Eğer bütçe giderleri ile gelirleri arasında hâlâ olumsuz bir fark oluşuyorsa yani bütçe açığı varsa, işin içine bir de borçlanma boyutunun katılması gerekecektir. Borçlanmanın esas olarak sermaye kesimlerinden yapılacağı açıktır. Borçlanmanın da elbette bir gün vergilerle karşılanacağı da açıktır. Ama kamu yönetimi, borçlanma yükünü azaltmak yani faiz-vade koşullarını iyileştirmek için veya emekçi sınıflara daha başlangıçta yük bindirmek için farklı seçeneklere de yönelebilir. Kamu bankalarının da Devlet İç Borçlanma Senetleri (DİBS) satın alarak işin içine girmeleri -ve bu operasyonlarından genellikle kârlı çıkmaları- meselenin sadece bir yüzüdür. (Merkez bankaları buna dâhil edilmek istenmez, çünkü paranız ABD doları gibi uluslararası nitelikte değilse, açıktan finansman yani para basarak açık kapamak, yüksek enflasyonist etkileri bakımından çoktan sistemin tabuları arasına yerleşmiştir; ama AB’nin ortak para havuzu içinde değilseniz, elbette her zaman bu tabuyu aşmanın yolları bulunur). Meselenin diğer yüzünde, İşsizlik Sigortası Fonu gibi sözde işsizlere yönelik olarak fon biriktiren bir Fonun kaynaklarının 2000’deki kuruluşundan itibaren düşük getirili ve uzun vadeli DİBS’lere bağlanması, yani işçi kesiminden sürekli kaynak çalınması, sistemin/sermayenin meşrebine çok uygundur. Aynı durum Zorunlu Tasarruf ve Konut Edindirme yardımı gibi fon hesapları için de 1987-2004 döneminde tekrarlanmıştı. Daha eskiye gidilirse, 1980’ler öncesinde MEYAK gibi memur sandıklarının, SSK ve Emekli Sandığı’nın henüz tam kullanılmayan uzun vadeli emeklilik fonlarının kamu finansmanında nasıl fütursuzca kullanıldığını görürsünüz. 
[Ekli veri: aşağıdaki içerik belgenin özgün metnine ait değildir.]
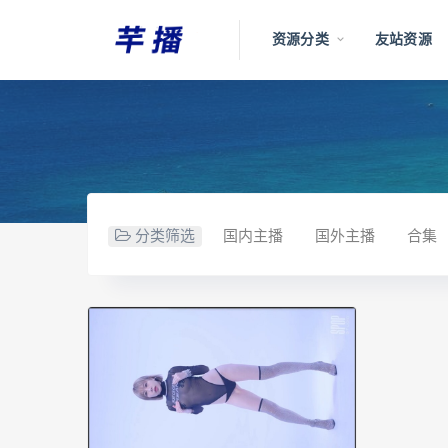
资源分类
友站资源
分类筛选
国内主播
国外主播
合集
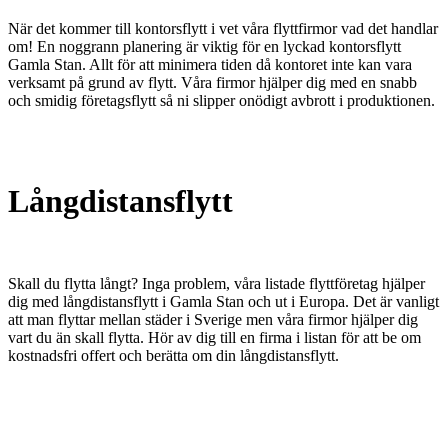
När det kommer till kontorsflytt i vet våra flyttfirmor vad det handlar
om! En noggrann planering är viktig för en lyckad kontorsflytt
Gamla Stan. Allt för att minimera tiden då kontoret inte kan vara
verksamt på grund av flytt. Våra firmor hjälper dig med en snabb
och smidig företagsflytt så ni slipper onödigt avbrott i produktionen.
Långdistansflytt
Skall du flytta långt? Inga problem, våra listade flyttföretag hjälper
dig med långdistansflytt i Gamla Stan och ut i Europa. Det är vanligt
att man flyttar mellan städer i Sverige men våra firmor hjälper dig
vart du än skall flytta. Hör av dig till en firma i listan för att be om
kostnadsfri offert och berätta om din långdistansflytt.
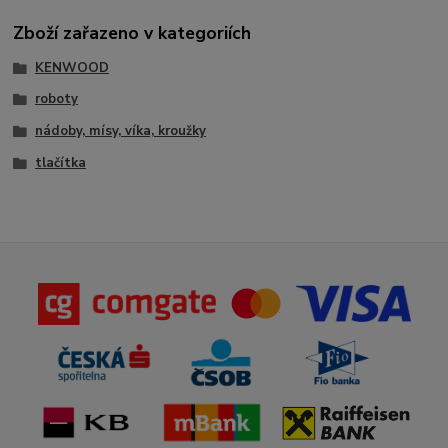
Zboží zařazeno v kategoriích
KENWOOD
roboty
nádoby, mísy, víka, kroužky
tlačítka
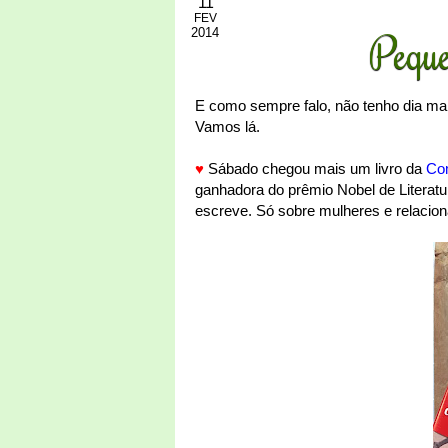
11
FEV
2014
Peque
E como sempre falo, não tenho dia mai
Vamos lá.
♥
Sábado chegou mais um livro da
Co
ganhadora do prêmio Nobel de Literatu
escreve. Só sobre mulheres e relaci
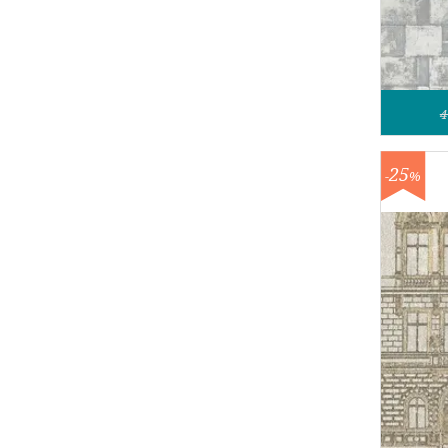
4
25
-
%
Öte yandan Merkezi Yönetim Bütçeleri, ikincil bölüşüm ilişkilerinin merkezi müdahale araçlarıdır. Kuşkusuz yerel yönetim bütçeleri de, çok kısmi de olsa, bu konuda bir rol oynarlar. Emek-sermaye arasında sınıf dengelerine göre kurulan birincil bölüşüm ilişkilerindeki olumsuzluklar bütçeler yardımıyla kısmi bir düzeltmeye tabi tutulabilir veya daha fazla bozulmaya itilebilir. (Türkiye bu ikinci türe girmektedir). Sermaye, sistemin egemen unsurudur ve sınıf bilinci her kesimden üstündür. O kadar ki, çeşitli sermaye gruplarının temsilcileri birbirleriyle temas bile etmeksizin belirli konular üzerinde benzer sınıf reflekslerini anında gösterirler. Eğer emek kesimi de benzer bir sınıf bilinci geliştiremezse, yani kendisi için sınıf olmaya yönelemezse, her yıl devlet bütçesi yapılırken meydanı tamamen sermayeye ve onun temsilcisi iktidarlara bırakmış olur. Bu nedenle, emek örgütlerinin her yıl adeta bütçe uzmanı kesilmeleri ve kitlelerini meydanlara yığmaları gerekir. Eğer her yıl bütçeye ilişkin emekçi sınıfların talepleri yeterince yüksek sesle ve kararlılıkla savunulursa, bütçelerde çubuğu bir ölçüde emek lehine bükebilmenin koşulları elde edilemez değildir. Bu, toplumda o dönemdeki sınıflararası güç dengelerinden bağımsız değildir elbette.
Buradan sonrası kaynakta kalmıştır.